The Hindu caste system of the Kashmir region was influenced by the influx of Buddhism from the time of Asoka, around the third century BCE, and a consequence of this was that the traditional lines of varna were blurred, with the exception of that for the Brahmins. Another notable feature of early Kashmiri society was the relative high regard in which women were held when compared to their position in other communities of the period.

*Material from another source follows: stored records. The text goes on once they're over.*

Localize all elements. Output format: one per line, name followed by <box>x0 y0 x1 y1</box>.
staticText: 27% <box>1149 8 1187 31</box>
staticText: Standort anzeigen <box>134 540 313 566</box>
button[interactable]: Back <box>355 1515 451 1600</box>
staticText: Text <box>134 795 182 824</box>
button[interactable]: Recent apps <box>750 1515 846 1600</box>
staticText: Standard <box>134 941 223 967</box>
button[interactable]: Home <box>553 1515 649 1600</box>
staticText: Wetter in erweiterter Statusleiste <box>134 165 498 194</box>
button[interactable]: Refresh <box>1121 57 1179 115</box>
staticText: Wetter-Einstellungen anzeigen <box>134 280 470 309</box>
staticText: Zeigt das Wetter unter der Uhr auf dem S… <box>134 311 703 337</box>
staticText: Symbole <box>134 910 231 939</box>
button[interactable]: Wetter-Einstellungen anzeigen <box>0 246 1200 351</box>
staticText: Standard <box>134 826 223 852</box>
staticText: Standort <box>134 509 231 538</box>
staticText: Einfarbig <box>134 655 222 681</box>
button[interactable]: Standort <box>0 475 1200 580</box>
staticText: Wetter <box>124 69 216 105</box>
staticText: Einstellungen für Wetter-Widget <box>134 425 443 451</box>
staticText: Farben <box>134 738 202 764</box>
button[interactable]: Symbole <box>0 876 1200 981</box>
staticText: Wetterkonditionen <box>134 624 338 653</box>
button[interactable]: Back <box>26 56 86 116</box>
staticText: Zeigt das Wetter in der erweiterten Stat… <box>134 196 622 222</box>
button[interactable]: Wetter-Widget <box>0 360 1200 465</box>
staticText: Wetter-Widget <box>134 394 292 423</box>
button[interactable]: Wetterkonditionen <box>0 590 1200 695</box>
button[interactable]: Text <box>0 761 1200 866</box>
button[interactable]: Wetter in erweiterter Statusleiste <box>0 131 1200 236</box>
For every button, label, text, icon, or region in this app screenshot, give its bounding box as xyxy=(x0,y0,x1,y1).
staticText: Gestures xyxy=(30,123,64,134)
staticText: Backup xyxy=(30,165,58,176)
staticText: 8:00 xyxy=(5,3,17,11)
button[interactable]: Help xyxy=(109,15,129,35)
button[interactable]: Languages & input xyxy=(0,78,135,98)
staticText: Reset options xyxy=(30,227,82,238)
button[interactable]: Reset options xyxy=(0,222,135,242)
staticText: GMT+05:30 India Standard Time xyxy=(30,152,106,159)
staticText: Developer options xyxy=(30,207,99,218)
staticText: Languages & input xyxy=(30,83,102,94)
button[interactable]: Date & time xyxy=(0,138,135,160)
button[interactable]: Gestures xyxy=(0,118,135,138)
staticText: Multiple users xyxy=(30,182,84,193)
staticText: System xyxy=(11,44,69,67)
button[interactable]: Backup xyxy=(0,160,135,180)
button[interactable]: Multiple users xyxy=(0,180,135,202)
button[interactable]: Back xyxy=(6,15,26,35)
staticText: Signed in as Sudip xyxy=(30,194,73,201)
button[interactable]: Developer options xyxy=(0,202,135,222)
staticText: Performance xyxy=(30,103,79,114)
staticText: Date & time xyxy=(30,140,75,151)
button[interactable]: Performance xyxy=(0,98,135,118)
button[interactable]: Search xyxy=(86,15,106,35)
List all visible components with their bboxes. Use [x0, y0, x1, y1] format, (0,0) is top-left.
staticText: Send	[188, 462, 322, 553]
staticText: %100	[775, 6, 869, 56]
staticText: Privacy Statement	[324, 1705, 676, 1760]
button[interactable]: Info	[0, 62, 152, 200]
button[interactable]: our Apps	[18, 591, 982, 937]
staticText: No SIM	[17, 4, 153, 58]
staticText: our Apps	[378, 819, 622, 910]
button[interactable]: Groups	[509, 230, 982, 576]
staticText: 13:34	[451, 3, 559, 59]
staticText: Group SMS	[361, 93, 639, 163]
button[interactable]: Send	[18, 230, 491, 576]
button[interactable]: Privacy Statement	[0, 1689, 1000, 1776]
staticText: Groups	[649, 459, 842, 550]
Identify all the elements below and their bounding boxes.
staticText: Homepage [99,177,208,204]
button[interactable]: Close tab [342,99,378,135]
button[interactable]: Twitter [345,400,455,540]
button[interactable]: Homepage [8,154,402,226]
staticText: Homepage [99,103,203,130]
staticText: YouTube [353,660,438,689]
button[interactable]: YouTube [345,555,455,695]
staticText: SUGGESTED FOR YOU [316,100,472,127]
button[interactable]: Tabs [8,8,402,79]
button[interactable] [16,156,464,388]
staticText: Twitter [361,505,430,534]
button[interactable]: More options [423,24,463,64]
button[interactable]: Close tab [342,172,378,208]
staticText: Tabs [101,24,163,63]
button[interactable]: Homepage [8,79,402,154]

A historically contested region, Northern India was subject to attack from Turkic and Arab regimes from the eighth century onwards, but they generally ignored the mountain-circled Kashmir Valley in favour of easier pickings elsewhere. It was not until the fourteenth century that Muslim rule was finally established in the Valley and when this happened it did not occur primarily as a consequence of invasion so much as because of internal problems resulting from the weak rule and corruption endemic in the Hindu Lohara dynasty. Mohibbul Hasan describes this collapse as
The Dãmaras (feudal chiefs) grew powerful, defied royal authority, and by their constant revolts plunged the country into confusion. Life and property were not safe, agriculture declined, and there were periods when trade came to a standstill. Socially and morally too the court and the country had sunk to the depths of degradations.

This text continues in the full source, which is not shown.